The tax provision during the nine months ended September 30, 2003 relates to taxes paid by our Indian subsidiary. While profits earned by our Indian subsidiary are normally exempt from tax as a result of a 10-year tax holiday, the Government of India imposed a one-time tax on 10.0% of the profits generated by export oriented IT services firms in India during the Indian tax year of April 1, 2002 through March 31, 2003. As a result, our earnings in India for the first three months of the period ended September 30, 2003 were subject to this tax. In addition, state income taxes were paid in the nine months ended September 30, 2003 to states with minimum tax amounts not offset by net operating loss carry forwards in those states.
Net income
Net income increased by $12.5 million, or 183.8%, from $6.8 million in the nine months ended September 30, 2003 to $19.3 million in the nine months ended September 30, 2004. As a percentage of revenue, net income increased from 9.0% in the nine months ended September 30, 2003 to 14.7% in the nine months ended September 30, 2004.
Liquidity and Capital Resources
As of September 30, 2004, we had cash and cash equivalents amounting to $16.7 million compared to $17.4 million as of December 31, 2003. Of the $16.7 million cash balance as of September 30, 2004, $11.0 million was held in accounts in the United States and $2.4 million was held in accounts in India, with the balance held in accounts in our other regions. Of the $17.4 million cash balance as of December 31, 2003, $13.4 million was held in accounts in the United States, $2.0 million was held in accounts in India and $2.0 million was held in accounts in our other regions. The funds held at locations outside of the United States are for future operating expenses, and we have no intention of repatriating those funds. We are not, however, restricted from repatriating those funds back to the United States, if necessary. While we expect that cash generated by our Indian subsidiary will be reinvested in India to support expansion of our business, to the extent that funds were remitted to the United States in the form of dividend payments, those payments would be subject to a withholding tax of 12.8%.
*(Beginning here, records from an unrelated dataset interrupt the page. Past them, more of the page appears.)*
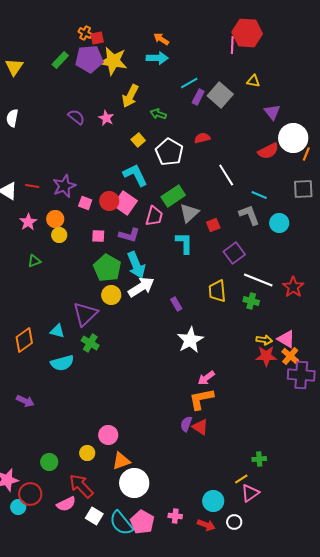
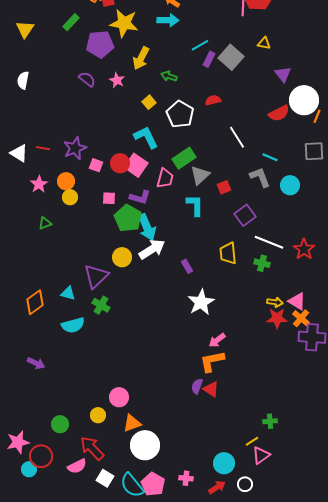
purple pentagon: (89, 59) -> (100, 44), moved
green pentagon: (107, 268) -> (128, 218), moved
red arrow: (206, 525) -> (217, 487), turned -54

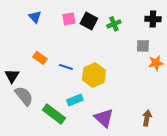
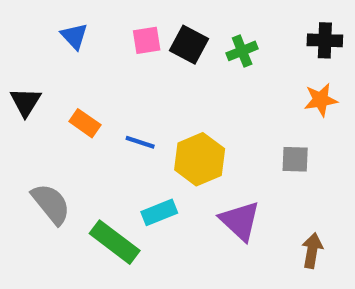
gray square: (143, 46) -> (295, 159), moved
orange star: (156, 63) -> (321, 100), moved
black triangle: (12, 76) -> (25, 102), moved
purple triangle: (104, 118) -> (240, 221), moved

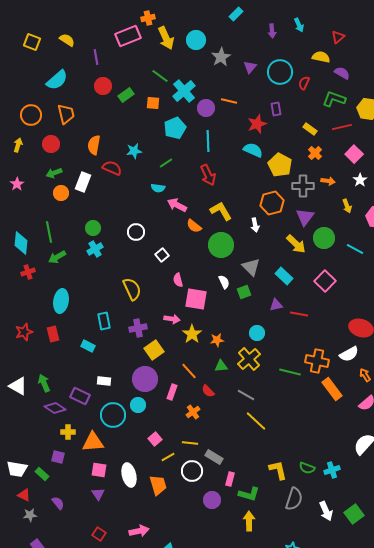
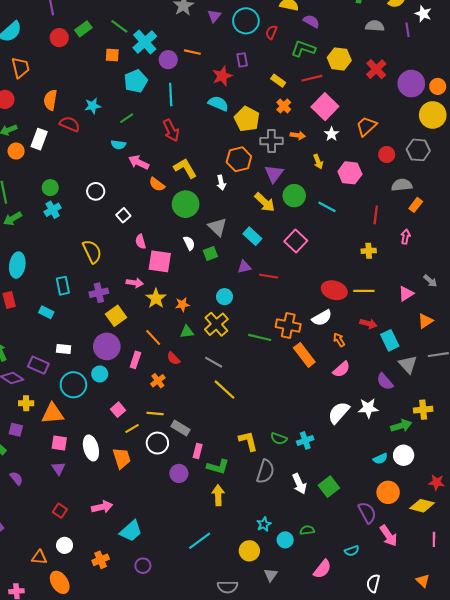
green rectangle: (126, 95) -> (83, 29), moved
pink square: (354, 154) -> (325, 107), size x1.4

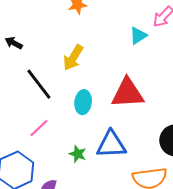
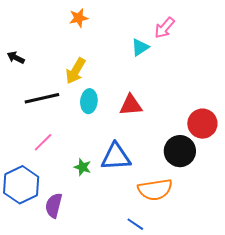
black line: (39, 84) -> (42, 98), turned -64
red triangle: (128, 93) -> (131, 105), size x0.7
cyan ellipse: (83, 102) -> (89, 101), moved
Operating activities resulted in a $12.5 million source of funds during the nine months ended September 30, 2004 as compared to a $2.7 million source of funds during the nine months ended September 30, 2003. Net cash used in the nine months ended September 30, 2004 was attributable to an increase in accounts receivable of $21.3 million and an increase in other assets of $3.8 million, of which $1.9 million represented the prepayment of the October 1, 2004 United States payroll on September 30, 2004, $1.5 million related to advances paid to vendors in India for asset procurements and deposits for new leased facilities in Hyderabad and Pune, India and $188,000 represented prepaid payments for services and insurance programs. Accounts receivable increased by $21.3 million as a result of an increase in revenues and a return to our normal billing and collection cycle. Billings to and payments received from certain clients were expedited in December 2003 at our clients request in order to facilitate their year-end closing process. This resulted in a lower than normal accounts receivable balance as of December 31, 2003. The cash flow impact of the accounts receivable and other assets increase was more than offset by net income net of non-cash adjustments of $22.1 million, an increase in accounts payable of $728,000 and an increase in other current liabilities of $14.9 million, resulting from a $7.7 million customer prepayment for services, a $2.1 million increase in our bonus and commissions accruals as a result of revenue and profit growth and a $2.0 million increase in salary and benefit accruals in the nine months ended September 30, 2004.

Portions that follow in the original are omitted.